Last Sunday, one of the stations had a helicopter in the air to watch a rotating cloud in KANSAS. Kansas for pity sake. It wasn’t even in the state of Oklahoma. The cloud was closer to Wichita than Tulsa. Let the Wichita stations worry about it. But no, our meteorologists follow the bands of red all the way to Missouri, Arkansas, and beyond, probably even to freakin’ Mexico if they could. The thing is, all the stations have invested a lot of money in the latest technology and by golly, and they’re going to show it to you, like it or not. The weather guy following the Wichita cloud, kept apologizing for interrupting Sixty Minutes, but he did it at least six times.

“We have no choice but to stay with a tornado,” he said, the concern etched in his face. The implication being that the FCC or some form of government will dispatch a demolition team to blow up their antenna and yank them off the air unless he continues to babble like a tree ape.

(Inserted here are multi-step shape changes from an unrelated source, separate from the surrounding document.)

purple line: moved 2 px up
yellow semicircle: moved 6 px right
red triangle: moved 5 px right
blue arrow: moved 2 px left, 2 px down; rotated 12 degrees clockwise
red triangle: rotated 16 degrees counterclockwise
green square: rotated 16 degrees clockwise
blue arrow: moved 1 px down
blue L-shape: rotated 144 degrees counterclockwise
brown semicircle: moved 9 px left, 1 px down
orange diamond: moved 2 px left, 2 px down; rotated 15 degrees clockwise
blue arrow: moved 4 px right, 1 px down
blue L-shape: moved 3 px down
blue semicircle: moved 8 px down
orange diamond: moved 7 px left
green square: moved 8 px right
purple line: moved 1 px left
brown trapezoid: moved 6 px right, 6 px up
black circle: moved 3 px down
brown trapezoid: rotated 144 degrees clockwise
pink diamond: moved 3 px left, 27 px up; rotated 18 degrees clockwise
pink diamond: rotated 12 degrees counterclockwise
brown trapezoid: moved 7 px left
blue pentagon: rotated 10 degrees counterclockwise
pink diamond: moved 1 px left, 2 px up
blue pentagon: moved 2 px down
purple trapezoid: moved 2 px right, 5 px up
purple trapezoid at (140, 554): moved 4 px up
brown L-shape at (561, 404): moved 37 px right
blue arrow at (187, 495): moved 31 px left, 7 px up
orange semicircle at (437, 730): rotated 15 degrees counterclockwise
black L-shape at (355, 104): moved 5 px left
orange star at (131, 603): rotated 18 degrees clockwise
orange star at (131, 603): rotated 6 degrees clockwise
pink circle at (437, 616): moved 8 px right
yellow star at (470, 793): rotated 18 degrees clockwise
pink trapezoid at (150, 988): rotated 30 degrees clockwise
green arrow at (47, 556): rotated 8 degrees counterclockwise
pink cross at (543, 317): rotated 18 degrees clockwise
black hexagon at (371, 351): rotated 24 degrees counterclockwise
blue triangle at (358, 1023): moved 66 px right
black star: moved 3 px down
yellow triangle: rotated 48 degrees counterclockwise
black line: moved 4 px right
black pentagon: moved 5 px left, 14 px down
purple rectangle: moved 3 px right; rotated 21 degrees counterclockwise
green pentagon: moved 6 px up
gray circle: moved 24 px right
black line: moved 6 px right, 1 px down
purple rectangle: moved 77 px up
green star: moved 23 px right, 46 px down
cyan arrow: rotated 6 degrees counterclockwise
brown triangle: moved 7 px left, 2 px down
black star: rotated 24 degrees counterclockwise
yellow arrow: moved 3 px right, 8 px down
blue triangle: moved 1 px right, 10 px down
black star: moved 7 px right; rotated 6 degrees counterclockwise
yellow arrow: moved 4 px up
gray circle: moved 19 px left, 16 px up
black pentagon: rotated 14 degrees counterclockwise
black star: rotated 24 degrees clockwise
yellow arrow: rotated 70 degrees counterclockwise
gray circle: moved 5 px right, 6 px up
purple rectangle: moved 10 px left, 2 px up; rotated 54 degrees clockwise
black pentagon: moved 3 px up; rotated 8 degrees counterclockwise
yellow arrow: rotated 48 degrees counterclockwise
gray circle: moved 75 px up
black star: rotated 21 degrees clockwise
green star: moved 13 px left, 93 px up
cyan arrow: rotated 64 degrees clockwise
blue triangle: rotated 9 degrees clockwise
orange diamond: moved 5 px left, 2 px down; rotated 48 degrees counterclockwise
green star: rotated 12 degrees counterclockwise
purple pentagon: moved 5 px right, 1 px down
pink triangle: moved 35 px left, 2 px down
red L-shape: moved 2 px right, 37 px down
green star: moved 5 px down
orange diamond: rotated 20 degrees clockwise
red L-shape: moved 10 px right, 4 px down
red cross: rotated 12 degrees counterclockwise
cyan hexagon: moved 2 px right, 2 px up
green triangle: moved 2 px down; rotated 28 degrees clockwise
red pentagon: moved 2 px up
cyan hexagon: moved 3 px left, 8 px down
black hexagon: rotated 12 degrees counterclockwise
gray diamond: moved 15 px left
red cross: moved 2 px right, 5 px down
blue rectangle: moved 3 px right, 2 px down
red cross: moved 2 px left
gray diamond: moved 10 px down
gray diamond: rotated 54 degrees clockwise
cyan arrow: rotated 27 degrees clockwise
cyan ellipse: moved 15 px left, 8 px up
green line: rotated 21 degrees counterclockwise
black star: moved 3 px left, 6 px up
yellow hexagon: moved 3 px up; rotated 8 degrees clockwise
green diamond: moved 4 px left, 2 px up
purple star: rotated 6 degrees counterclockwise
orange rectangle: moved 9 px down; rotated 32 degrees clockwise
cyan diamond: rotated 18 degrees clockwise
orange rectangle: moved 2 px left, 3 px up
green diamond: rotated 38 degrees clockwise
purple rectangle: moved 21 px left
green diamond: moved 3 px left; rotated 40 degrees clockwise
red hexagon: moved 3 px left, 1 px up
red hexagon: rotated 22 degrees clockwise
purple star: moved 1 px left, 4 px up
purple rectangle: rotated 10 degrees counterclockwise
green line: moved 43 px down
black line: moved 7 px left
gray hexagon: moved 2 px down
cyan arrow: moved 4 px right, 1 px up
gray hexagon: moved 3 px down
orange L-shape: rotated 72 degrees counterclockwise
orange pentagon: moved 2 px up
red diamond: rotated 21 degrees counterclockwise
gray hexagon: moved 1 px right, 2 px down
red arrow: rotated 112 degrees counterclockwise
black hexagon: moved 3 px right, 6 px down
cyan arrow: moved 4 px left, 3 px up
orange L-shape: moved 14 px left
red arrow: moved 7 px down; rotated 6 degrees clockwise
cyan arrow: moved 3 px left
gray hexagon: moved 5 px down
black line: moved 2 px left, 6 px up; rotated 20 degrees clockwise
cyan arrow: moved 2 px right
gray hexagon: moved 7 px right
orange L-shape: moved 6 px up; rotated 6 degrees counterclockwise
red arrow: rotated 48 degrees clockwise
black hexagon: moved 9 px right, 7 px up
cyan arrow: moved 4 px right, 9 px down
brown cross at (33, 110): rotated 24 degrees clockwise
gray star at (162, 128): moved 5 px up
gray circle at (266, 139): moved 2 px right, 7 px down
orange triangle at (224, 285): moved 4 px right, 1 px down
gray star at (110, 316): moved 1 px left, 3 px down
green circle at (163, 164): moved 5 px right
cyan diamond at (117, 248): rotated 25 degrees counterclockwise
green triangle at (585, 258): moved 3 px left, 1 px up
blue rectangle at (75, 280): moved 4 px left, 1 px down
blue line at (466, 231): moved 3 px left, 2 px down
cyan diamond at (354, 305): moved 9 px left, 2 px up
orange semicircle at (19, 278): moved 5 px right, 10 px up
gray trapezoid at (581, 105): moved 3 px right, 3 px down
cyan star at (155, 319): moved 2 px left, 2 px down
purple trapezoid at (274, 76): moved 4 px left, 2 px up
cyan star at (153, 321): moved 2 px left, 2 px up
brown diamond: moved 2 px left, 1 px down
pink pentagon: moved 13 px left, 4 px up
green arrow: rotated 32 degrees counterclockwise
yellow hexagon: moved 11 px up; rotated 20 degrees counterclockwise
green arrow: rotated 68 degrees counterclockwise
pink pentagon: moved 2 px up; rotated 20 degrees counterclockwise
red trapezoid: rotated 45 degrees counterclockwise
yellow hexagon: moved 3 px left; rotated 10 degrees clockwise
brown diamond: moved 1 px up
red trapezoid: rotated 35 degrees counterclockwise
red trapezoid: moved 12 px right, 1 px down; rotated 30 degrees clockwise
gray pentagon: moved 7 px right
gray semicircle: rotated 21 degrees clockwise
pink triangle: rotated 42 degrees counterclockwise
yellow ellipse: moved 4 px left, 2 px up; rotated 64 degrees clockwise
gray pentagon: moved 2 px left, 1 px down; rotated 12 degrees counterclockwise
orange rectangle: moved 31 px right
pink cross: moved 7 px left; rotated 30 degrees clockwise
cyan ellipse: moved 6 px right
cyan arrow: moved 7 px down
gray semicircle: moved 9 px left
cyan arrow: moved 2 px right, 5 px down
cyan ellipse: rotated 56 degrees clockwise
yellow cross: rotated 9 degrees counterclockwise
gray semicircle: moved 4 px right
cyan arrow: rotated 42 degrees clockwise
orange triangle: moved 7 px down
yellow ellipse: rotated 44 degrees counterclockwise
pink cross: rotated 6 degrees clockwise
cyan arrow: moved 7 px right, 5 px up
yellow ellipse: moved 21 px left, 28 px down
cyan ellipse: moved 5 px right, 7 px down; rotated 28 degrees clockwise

Yes you do have a choice Mr. Weatherman. You just cut away a half dozen times. Now cut away again and let’s watch the damn show.

Here’s an idea: designate a channel, a local frequency, just for weather. Each station could take turns, say a week at a time, being in charge of the broadcast. When severe weather approaches, run a crawler along the bottom of the screen directing us to that channel, but only for those that are fascinated by moving red blobs.

Okay, okay, I’ll admit it, I would like to know if there is a tornado over my house or if chunks of ice the size of grapefruits are about to fall from the sky. In that case, you can interrupt my programming even if they’re airing Miss Nude America. Thank you very much.